You can post emerge --info and /var/log/Xorg.0.log with wgetpaste?

----------

## Hilarion

Here they are:

https://paste.pound-python.org/show/jbrOOZ91FqcnhLgO3rGn/

and

https://paste.pound-python.org/show/OU89uinSbAeZNWHO1WK3/

----------

## bytetrip

Is this a laptop keyboard or eg. a keyboard plugged into USB port?

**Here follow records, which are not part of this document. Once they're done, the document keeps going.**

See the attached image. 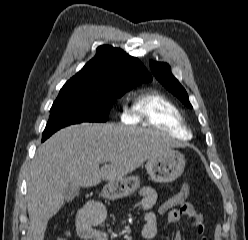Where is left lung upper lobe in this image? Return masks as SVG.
<instances>
[{"label": "left lung upper lobe", "instance_id": "left-lung-upper-lobe-1", "mask_svg": "<svg viewBox=\"0 0 248 240\" xmlns=\"http://www.w3.org/2000/svg\"><path fill=\"white\" fill-rule=\"evenodd\" d=\"M150 67L156 79L169 92L178 97L187 107L192 108L187 92L179 83V81L172 75L170 66L168 64L150 61Z\"/></svg>", "mask_w": 248, "mask_h": 240}]
</instances>
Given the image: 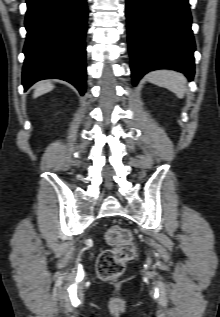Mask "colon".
I'll list each match as a JSON object with an SVG mask.
<instances>
[{"label":"colon","instance_id":"5ec220e1","mask_svg":"<svg viewBox=\"0 0 220 317\" xmlns=\"http://www.w3.org/2000/svg\"><path fill=\"white\" fill-rule=\"evenodd\" d=\"M104 238L112 248L99 255L97 272L104 280H114L123 274L126 264L135 256L133 237L128 229L115 225L105 232Z\"/></svg>","mask_w":220,"mask_h":317}]
</instances>
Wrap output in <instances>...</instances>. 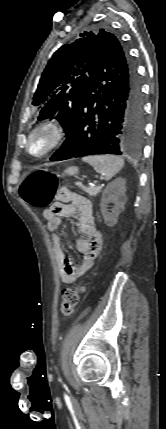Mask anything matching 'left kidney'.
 Returning <instances> with one entry per match:
<instances>
[{"label": "left kidney", "mask_w": 166, "mask_h": 429, "mask_svg": "<svg viewBox=\"0 0 166 429\" xmlns=\"http://www.w3.org/2000/svg\"><path fill=\"white\" fill-rule=\"evenodd\" d=\"M126 181L123 178H117L110 182L102 193L101 198V213L103 215L105 224L109 227H113L118 220V216L124 210L127 197ZM113 203L112 212H108V204Z\"/></svg>", "instance_id": "5707ae66"}]
</instances>
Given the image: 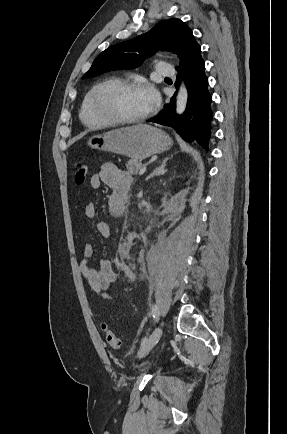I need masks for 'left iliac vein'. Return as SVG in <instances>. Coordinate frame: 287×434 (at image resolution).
I'll return each mask as SVG.
<instances>
[{"instance_id":"1","label":"left iliac vein","mask_w":287,"mask_h":434,"mask_svg":"<svg viewBox=\"0 0 287 434\" xmlns=\"http://www.w3.org/2000/svg\"><path fill=\"white\" fill-rule=\"evenodd\" d=\"M162 334H163L162 327L156 328L155 331L152 333V335L141 346L138 352V357L139 358L145 357L152 350V348L157 344Z\"/></svg>"}]
</instances>
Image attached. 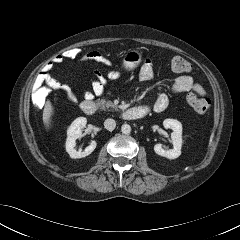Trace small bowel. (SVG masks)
Listing matches in <instances>:
<instances>
[{
    "label": "small bowel",
    "instance_id": "1",
    "mask_svg": "<svg viewBox=\"0 0 240 240\" xmlns=\"http://www.w3.org/2000/svg\"><path fill=\"white\" fill-rule=\"evenodd\" d=\"M85 61L97 62L107 67V70L104 73L97 70L94 72V79L92 81L91 90L84 92V98L86 100H91L94 96L103 95L108 80H120L122 78V75L119 71L110 68L112 66V62L98 51H90L86 53L84 57V62ZM62 62L63 60L60 58L59 54L48 61L36 75L33 82V91H37L41 86L47 85L51 88L60 90L65 94L70 102L76 103L77 98L71 88L65 84L60 83L51 75V71L54 69V67ZM152 77V61L150 59H145L140 69L139 79L140 81L145 82L151 80ZM189 91H192L200 96L205 95L203 87L196 83L194 79L189 75L179 76L171 87V93L173 94H181ZM168 104V95L165 93H158L151 104L141 107L146 109L147 112L154 111L159 113L163 112L167 108Z\"/></svg>",
    "mask_w": 240,
    "mask_h": 240
}]
</instances>
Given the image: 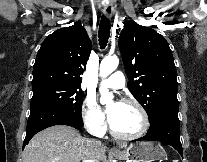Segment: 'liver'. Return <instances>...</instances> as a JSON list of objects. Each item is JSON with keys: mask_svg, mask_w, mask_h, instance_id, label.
Segmentation results:
<instances>
[{"mask_svg": "<svg viewBox=\"0 0 207 162\" xmlns=\"http://www.w3.org/2000/svg\"><path fill=\"white\" fill-rule=\"evenodd\" d=\"M106 149L93 139L82 137L73 127L55 125L37 133L29 141L23 152V162H100L106 159Z\"/></svg>", "mask_w": 207, "mask_h": 162, "instance_id": "6515ba94", "label": "liver"}]
</instances>
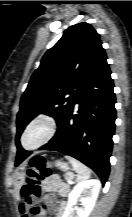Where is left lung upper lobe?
Masks as SVG:
<instances>
[{
    "mask_svg": "<svg viewBox=\"0 0 132 217\" xmlns=\"http://www.w3.org/2000/svg\"><path fill=\"white\" fill-rule=\"evenodd\" d=\"M106 59L100 36L90 24L69 27L45 53L21 97L16 143L25 126L40 113L55 118L58 125Z\"/></svg>",
    "mask_w": 132,
    "mask_h": 217,
    "instance_id": "obj_1",
    "label": "left lung upper lobe"
}]
</instances>
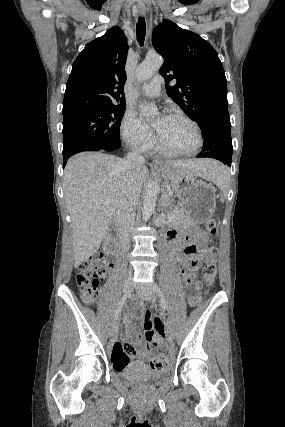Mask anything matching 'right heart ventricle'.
Instances as JSON below:
<instances>
[{
	"instance_id": "1",
	"label": "right heart ventricle",
	"mask_w": 285,
	"mask_h": 427,
	"mask_svg": "<svg viewBox=\"0 0 285 427\" xmlns=\"http://www.w3.org/2000/svg\"><path fill=\"white\" fill-rule=\"evenodd\" d=\"M150 151H157V152H159V153H161V154H163V155H165V156H172L173 154H171V153H169V152H167V151H165L164 149H162L159 145H156V144H154L149 150H148V152H150Z\"/></svg>"
}]
</instances>
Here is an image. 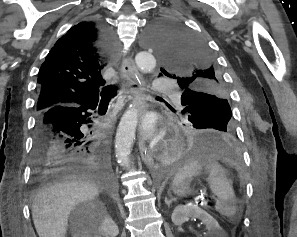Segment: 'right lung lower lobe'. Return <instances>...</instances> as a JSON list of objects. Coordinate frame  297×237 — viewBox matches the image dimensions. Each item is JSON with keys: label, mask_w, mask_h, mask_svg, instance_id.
Instances as JSON below:
<instances>
[{"label": "right lung lower lobe", "mask_w": 297, "mask_h": 237, "mask_svg": "<svg viewBox=\"0 0 297 237\" xmlns=\"http://www.w3.org/2000/svg\"><path fill=\"white\" fill-rule=\"evenodd\" d=\"M102 32L104 37L109 36L103 26ZM98 100L79 106H55L37 113L33 148L35 182L80 173L104 178L112 175L105 139L90 138L82 128L92 122L88 110H95Z\"/></svg>", "instance_id": "98d812e1"}]
</instances>
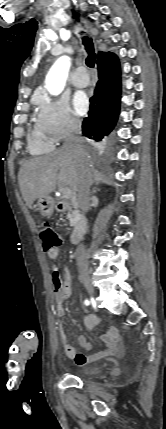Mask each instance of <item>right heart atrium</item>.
Returning <instances> with one entry per match:
<instances>
[{"label": "right heart atrium", "instance_id": "right-heart-atrium-1", "mask_svg": "<svg viewBox=\"0 0 166 429\" xmlns=\"http://www.w3.org/2000/svg\"><path fill=\"white\" fill-rule=\"evenodd\" d=\"M36 122L53 142L66 139L77 133L81 127L80 120L63 97H42L38 103Z\"/></svg>", "mask_w": 166, "mask_h": 429}]
</instances>
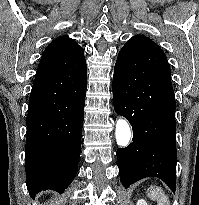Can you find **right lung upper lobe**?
I'll return each instance as SVG.
<instances>
[{"instance_id": "1", "label": "right lung upper lobe", "mask_w": 199, "mask_h": 205, "mask_svg": "<svg viewBox=\"0 0 199 205\" xmlns=\"http://www.w3.org/2000/svg\"><path fill=\"white\" fill-rule=\"evenodd\" d=\"M87 72L83 49L68 36L53 40L44 50L35 81H45L51 90H59L66 78Z\"/></svg>"}]
</instances>
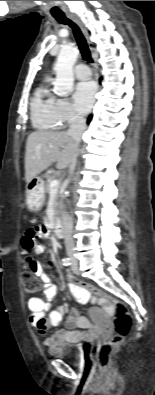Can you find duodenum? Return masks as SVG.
Returning <instances> with one entry per match:
<instances>
[{"mask_svg": "<svg viewBox=\"0 0 155 395\" xmlns=\"http://www.w3.org/2000/svg\"><path fill=\"white\" fill-rule=\"evenodd\" d=\"M54 231L57 236L63 237L64 236V227L62 220L60 218H56L54 221Z\"/></svg>", "mask_w": 155, "mask_h": 395, "instance_id": "duodenum-1", "label": "duodenum"}]
</instances>
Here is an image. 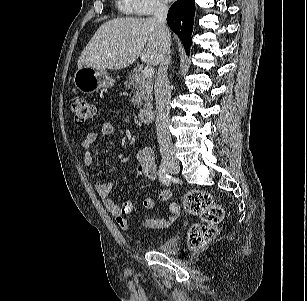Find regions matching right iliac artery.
I'll return each instance as SVG.
<instances>
[{"label": "right iliac artery", "instance_id": "obj_1", "mask_svg": "<svg viewBox=\"0 0 307 301\" xmlns=\"http://www.w3.org/2000/svg\"><path fill=\"white\" fill-rule=\"evenodd\" d=\"M158 176L159 180L162 184L169 186L172 183V178L171 176L166 172V169L163 166V162L159 166L158 170Z\"/></svg>", "mask_w": 307, "mask_h": 301}]
</instances>
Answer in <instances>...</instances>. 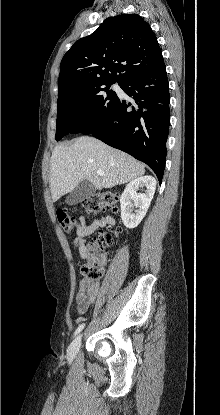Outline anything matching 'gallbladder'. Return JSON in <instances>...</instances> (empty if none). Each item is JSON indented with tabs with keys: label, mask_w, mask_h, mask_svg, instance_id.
Instances as JSON below:
<instances>
[{
	"label": "gallbladder",
	"mask_w": 220,
	"mask_h": 415,
	"mask_svg": "<svg viewBox=\"0 0 220 415\" xmlns=\"http://www.w3.org/2000/svg\"><path fill=\"white\" fill-rule=\"evenodd\" d=\"M95 186L89 180L80 182L66 197L65 202L68 205H75L83 200L90 198L95 193Z\"/></svg>",
	"instance_id": "bac80fb5"
}]
</instances>
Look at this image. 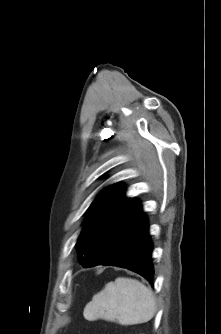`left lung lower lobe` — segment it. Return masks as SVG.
<instances>
[{"label":"left lung lower lobe","mask_w":221,"mask_h":334,"mask_svg":"<svg viewBox=\"0 0 221 334\" xmlns=\"http://www.w3.org/2000/svg\"><path fill=\"white\" fill-rule=\"evenodd\" d=\"M152 250L147 217L139 201L134 199L102 235L94 250L95 260L88 267L127 268L142 275L153 286Z\"/></svg>","instance_id":"1"}]
</instances>
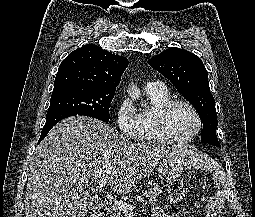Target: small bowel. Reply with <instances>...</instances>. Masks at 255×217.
I'll return each instance as SVG.
<instances>
[{
  "label": "small bowel",
  "mask_w": 255,
  "mask_h": 217,
  "mask_svg": "<svg viewBox=\"0 0 255 217\" xmlns=\"http://www.w3.org/2000/svg\"><path fill=\"white\" fill-rule=\"evenodd\" d=\"M220 210H221V204L219 206L218 212ZM208 214H209V217H212L216 213L210 212V209L208 208ZM151 217H174V216L172 214L163 212V210L160 207L154 206L151 210Z\"/></svg>",
  "instance_id": "1"
}]
</instances>
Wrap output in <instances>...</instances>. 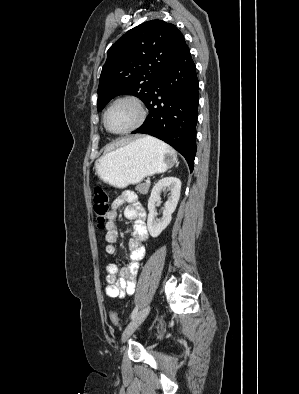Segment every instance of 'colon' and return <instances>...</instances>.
Listing matches in <instances>:
<instances>
[{
    "label": "colon",
    "instance_id": "obj_1",
    "mask_svg": "<svg viewBox=\"0 0 299 394\" xmlns=\"http://www.w3.org/2000/svg\"><path fill=\"white\" fill-rule=\"evenodd\" d=\"M93 208L98 225L104 226L109 213V195L108 192L101 186H96L94 188ZM110 319L115 326H118L119 317L117 312L112 311L110 314Z\"/></svg>",
    "mask_w": 299,
    "mask_h": 394
}]
</instances>
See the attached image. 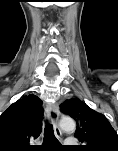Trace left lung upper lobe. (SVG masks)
Here are the masks:
<instances>
[{
    "label": "left lung upper lobe",
    "mask_w": 118,
    "mask_h": 151,
    "mask_svg": "<svg viewBox=\"0 0 118 151\" xmlns=\"http://www.w3.org/2000/svg\"><path fill=\"white\" fill-rule=\"evenodd\" d=\"M61 111L75 119V136L85 143L81 151H118V135L107 118L82 102L71 98L60 105Z\"/></svg>",
    "instance_id": "1"
}]
</instances>
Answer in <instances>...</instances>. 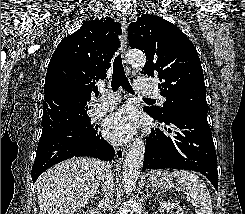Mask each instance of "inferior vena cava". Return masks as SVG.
<instances>
[{
  "mask_svg": "<svg viewBox=\"0 0 245 214\" xmlns=\"http://www.w3.org/2000/svg\"><path fill=\"white\" fill-rule=\"evenodd\" d=\"M113 185H114V178H113V173L111 170V166L109 165L107 167V172L106 175L103 178V185H102V191L104 193V197H105V202L106 203H110V197H111V193L113 190Z\"/></svg>",
  "mask_w": 245,
  "mask_h": 214,
  "instance_id": "602c4592",
  "label": "inferior vena cava"
}]
</instances>
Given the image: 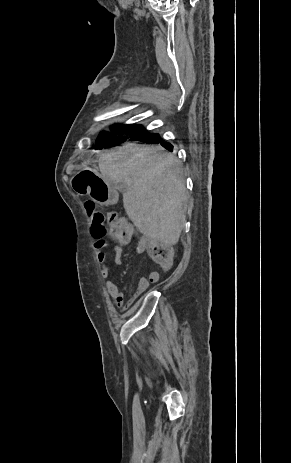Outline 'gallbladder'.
<instances>
[{
    "label": "gallbladder",
    "mask_w": 291,
    "mask_h": 463,
    "mask_svg": "<svg viewBox=\"0 0 291 463\" xmlns=\"http://www.w3.org/2000/svg\"><path fill=\"white\" fill-rule=\"evenodd\" d=\"M118 190L121 191V192H125L126 191V185L125 184H118L117 186Z\"/></svg>",
    "instance_id": "1"
}]
</instances>
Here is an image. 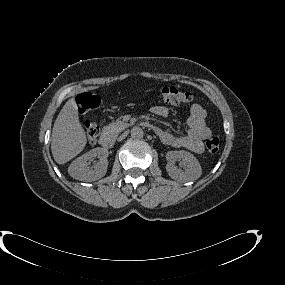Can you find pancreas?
<instances>
[{"mask_svg":"<svg viewBox=\"0 0 285 285\" xmlns=\"http://www.w3.org/2000/svg\"><path fill=\"white\" fill-rule=\"evenodd\" d=\"M122 126H123V122H121V121H115V122L110 123V124L107 126V129H108V130H111V131H113V132L118 133L119 131L122 130Z\"/></svg>","mask_w":285,"mask_h":285,"instance_id":"1","label":"pancreas"}]
</instances>
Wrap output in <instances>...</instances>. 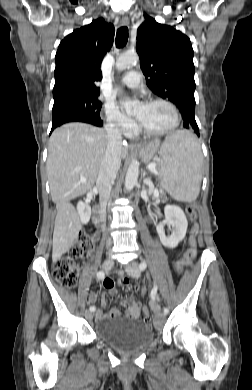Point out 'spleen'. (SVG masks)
<instances>
[{
  "mask_svg": "<svg viewBox=\"0 0 252 390\" xmlns=\"http://www.w3.org/2000/svg\"><path fill=\"white\" fill-rule=\"evenodd\" d=\"M161 158L162 187L177 201H195L200 192L203 157L194 135L177 131L168 136L161 149Z\"/></svg>",
  "mask_w": 252,
  "mask_h": 390,
  "instance_id": "3e777b00",
  "label": "spleen"
}]
</instances>
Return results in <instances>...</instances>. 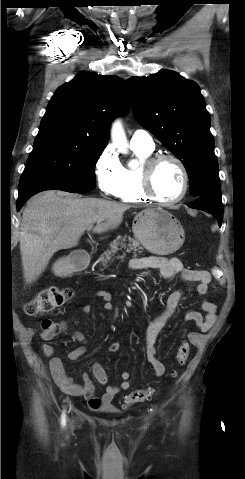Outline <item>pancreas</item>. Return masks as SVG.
I'll use <instances>...</instances> for the list:
<instances>
[{
	"mask_svg": "<svg viewBox=\"0 0 245 479\" xmlns=\"http://www.w3.org/2000/svg\"><path fill=\"white\" fill-rule=\"evenodd\" d=\"M129 241V244L127 245V252L134 251V256H136V252H140L139 249V242L131 238L130 236H117L113 242L110 243V248L106 251L103 252L100 258L101 264L105 267L107 264L112 260V257L116 254V252L119 250V247L121 248H126V241ZM138 248V249H137Z\"/></svg>",
	"mask_w": 245,
	"mask_h": 479,
	"instance_id": "1",
	"label": "pancreas"
}]
</instances>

What window manager are you using? Does your mouse work? What exactly have you tried that is not working? Can you open programs and they do not recognize keyboard input, or are you trying to use the keyboard to open a launcher or menu that is not working?

----------

## Hilarion

I have a PC, so it is a regular USB keyboard, mouse does not work either. By 'does not work' I mean complete lack of response to any sort of interaction with it, so the only way to control it for now is over ssh(I have X starting automatically at startup). I currently use gnome as window manager and finally, I have tried several tweaks in kernel with USB drivers, such as adding different options to the modules apart from XHCI(which is included in the kernel) and some things around INPUT_DEVICES in make.conf.

----------

## Jaglover

Did it ever work? Did some upgrade or change you made cause the keyboard to stop working? You said you recompiled the kernel, but you are running a kernel from June 8th, maybe you didn't install your new kernel?

----------

## Hilarion

The system has been on the PC for only about a week or so so there were no real upgrades. Also, the kernel was recompiled multiple times in the past week(via make && make modules_install && make install). And as long as I remember correctly, input did not work in the window manager at all.

----------

## Hilarion

Also, as an addition, I use lightdm as display manager and I did not download new kernel for every recompilation, so that may be the cause for the old date.

----------

## Jaglover

No, the kernel you are running was built on June 8th. Unless your clock was wrong at the build time this means you are running 12 days old kernel.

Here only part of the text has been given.